= Acyl cyanide =

Chemical group (–C(O)C≡N)

General chemical structure of an acyl cyanide

In organic chemistry, an acyl cyanide is a functional group with the formula R\sC(O)CN and structure R\sC(=O)\sC≡N. It consists of an acyl group (R\sC=O) attached to cyanide (\sC≡N). Examples include acetyl cyanide, formyl cyanide, and oxalyl dicyanide. Acyl cyanides are reagents in organic synthesis.

==Synthesis==
Classically acyl cyanides are produced by the salt metathesis reaction of acyl chlorides with sodium cyanide:
${\color{red}\ce{R-C(O)}}\ce{Cl} + \ce{Na}{\color{red}\ce{CN}} \longrightarrow {\color{red}\ce{R-C(O)CN}} + \ce{NaCl}$
Alternatively, they can be produced by dehydration of acyl aldoximes:
${\color{red}\ce{R-C(O)C}}\ce{H=}{\color{red}\ce{N}}\ce{OH} \longrightarrow {\color{red}\ce{R-C(O)CN}} + \ce{H2O}$
Acetyl cyanide is also prepared by hydrocyanation of ketene:
$\ce{CH2=}{\color{red}\ce{C=O}} + \ce{H}{\color{red}\ce{CN}} \longrightarrow \ce{H3C -}{\color{red}\ce{C(O)CN}}$

==Reactions==
They are mild acylating agents.
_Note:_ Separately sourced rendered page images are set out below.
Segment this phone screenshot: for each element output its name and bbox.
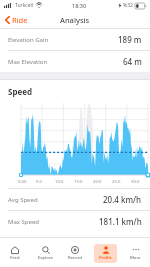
button[interactable]: Profile xyxy=(90,239,120,267)
staticText: 181.1 km/h xyxy=(99,216,142,227)
button[interactable]: Record xyxy=(60,239,90,267)
staticText: 15:0 xyxy=(74,179,83,185)
staticText: 18:30 xyxy=(72,2,87,9)
staticText: 5:0 xyxy=(36,179,42,185)
staticText: Feed xyxy=(10,255,20,261)
staticText: Turkcell xyxy=(15,2,34,9)
staticText: Record xyxy=(68,255,82,261)
button[interactable]: Ride xyxy=(3,13,30,27)
staticText: Speed xyxy=(8,86,33,97)
button[interactable]: Max Speed xyxy=(0,211,150,232)
staticText: Avg Speed xyxy=(8,196,38,204)
button[interactable]: Avg Speed xyxy=(0,189,150,210)
button[interactable]: Max Elevation xyxy=(0,51,150,72)
staticText: More xyxy=(130,255,141,261)
staticText: 25:0 xyxy=(112,179,121,185)
staticText: 30:0 xyxy=(131,179,140,185)
button[interactable]: Explore xyxy=(30,239,60,267)
staticText: Max Elevation xyxy=(8,58,48,66)
staticText: Ride xyxy=(12,15,28,25)
staticText: %32 xyxy=(123,2,133,9)
staticText: Explore xyxy=(38,255,53,261)
staticText: 20.4 km/h xyxy=(103,194,142,205)
staticText: Max Speed xyxy=(8,218,39,226)
button[interactable]: Feed xyxy=(0,239,30,267)
staticText: Profile xyxy=(99,255,112,261)
staticText: 10:0 xyxy=(55,179,64,185)
staticText: Analysis xyxy=(60,15,90,25)
staticText: 0:00 xyxy=(18,179,27,185)
staticText: Elevation Gain xyxy=(8,36,49,44)
button[interactable]: Elevation Gain xyxy=(0,29,150,50)
staticText: 20:0 xyxy=(93,179,102,185)
staticText: 64 m xyxy=(123,56,142,67)
button[interactable]: More xyxy=(120,239,150,267)
staticText: 189 m xyxy=(118,34,142,45)
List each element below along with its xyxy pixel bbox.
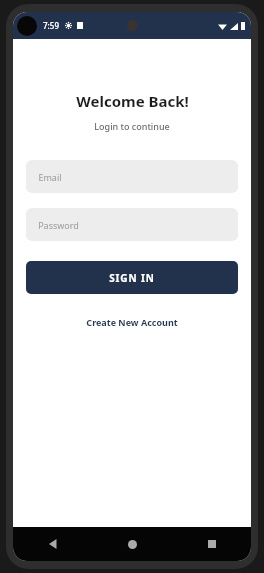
staticText: Welcome Back! xyxy=(76,91,189,111)
staticText: 7:59 xyxy=(43,20,59,31)
button[interactable]: Password xyxy=(26,208,238,241)
button[interactable]: SIGN IN xyxy=(26,261,238,294)
button[interactable]: Back xyxy=(13,527,93,561)
staticText: Login to continue xyxy=(94,120,170,132)
button[interactable]: Email xyxy=(26,160,238,193)
staticText: Password xyxy=(38,219,79,231)
button[interactable]: Create New Account xyxy=(78,312,186,332)
button[interactable]: Recents xyxy=(172,527,251,561)
staticText: Create New Account xyxy=(86,316,178,328)
button[interactable]: Home xyxy=(93,527,172,561)
staticText: Email xyxy=(38,171,62,183)
staticText: SIGN IN xyxy=(109,271,155,285)
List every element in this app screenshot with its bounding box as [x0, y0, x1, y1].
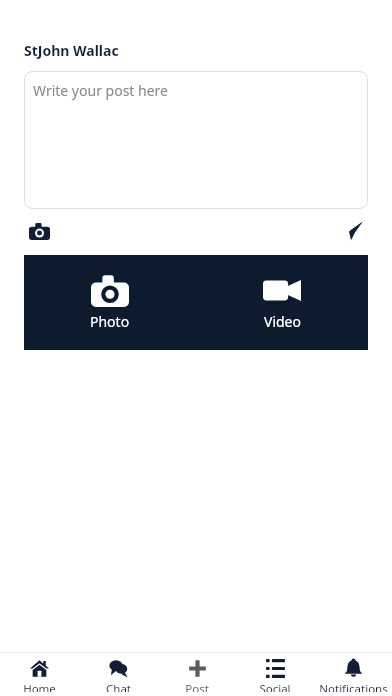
- button[interactable]: Home: [0, 653, 79, 696]
- button[interactable]: Notifications: [314, 653, 392, 696]
- staticText: Write your post here: [33, 81, 168, 100]
- button[interactable]: Add photo: [24, 216, 54, 246]
- staticText: Post: [185, 681, 209, 692]
- button[interactable]: Social: [236, 653, 314, 696]
- staticText: Notifications: [319, 681, 388, 692]
- staticText: Social: [259, 681, 291, 692]
- button[interactable]: Send post: [338, 216, 368, 246]
- staticText: StJohn Wallac: [24, 41, 119, 60]
- button[interactable]: Video: [196, 255, 368, 350]
- button[interactable]: Post: [158, 653, 236, 696]
- button[interactable]: Photo: [24, 255, 196, 350]
- staticText: Home: [23, 681, 56, 692]
- staticText: Video: [264, 312, 301, 331]
- button[interactable]: Chat: [79, 653, 158, 696]
- staticText: Photo: [90, 312, 130, 331]
- staticText: Chat: [106, 681, 131, 692]
- button[interactable]: Write your post here: [24, 71, 368, 209]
With aqueous base, acyl cyanides break down to cyanide and the carboxylate:
${\color{red}\ce{R-C(O)CN}} + \ce{2 NaOH} \longrightarrow {\color{red}\ce{R-CO}}\ce{_2Na} + \ce{Na}{\color{red}\ce{CN}} + \ce{H2O}$

With azides, acyl cyanides undergo the click reaction to give acyl tetrazoles.